• **WORK TO BE COMPLETED**:
An exact transcription of all the data is required.

• **GIVEN DATA**:

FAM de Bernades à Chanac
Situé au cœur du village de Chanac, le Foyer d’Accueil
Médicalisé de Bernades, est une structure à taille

• **FINISHED TASK**:
FAM de Bernades à Chanac
Situé au cœur du village de Chanac, le Foyer d’Accueil
Médicalisé de Bernades, est une structure à taille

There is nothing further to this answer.